Only lines holding "Antropología" are wanted; copy each of them from the records below.

Data listing Block Start

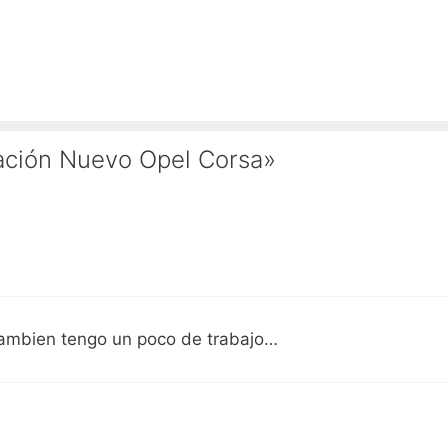
ación Nuevo Opel Corsa»
 tambien tengo un poco de trabajo…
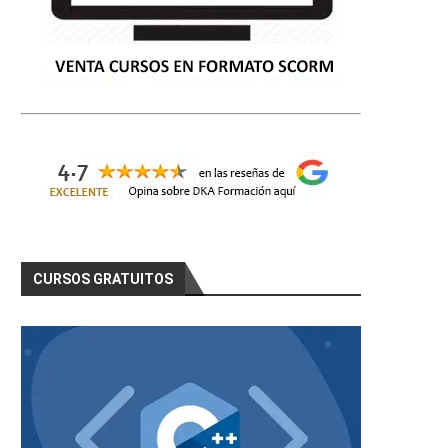
CURSOS GRATUITOS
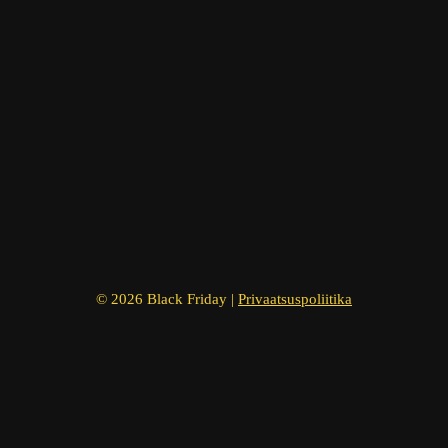
© 2026 Black Friday |
Privaatsuspoliitika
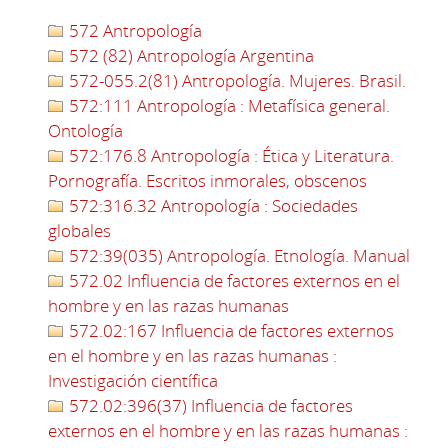
572 Antropología
572 (82) Antropología Argentina
572-055.2(81) Antropología. Mujeres. Brasil.
572:111 Antropología : Metafísica general.
Ontología
572:176.8 Antropología : Ética y Literatura.
Pornografía. Escritos inmorales, obscenos
572:316.32 Antropología : Sociedades
globales
572:39(035) Antropología. Etnología. Manual
572.02 Influencia de factores externos en el
hombre y en las razas humanas
572.02:167 Influencia de factores externos
en el hombre y en las razas humanas :
Investigación científica
572.02:396(37) Influencia de factores
externos en el hombre y en las razas humanas :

Data listing Block End

● **Response to the exercise**
572 Antropología
572 (82) Antropología Argentina
572-055.2(81) Antropología. Mujeres. Brasil.
572:111 Antropología : Metafísica general.
572:176.8 Antropología : Ética y Literatura.
572:316.32 Antropología : Sociedades
572:39(035) Antropología. Etnología. Manual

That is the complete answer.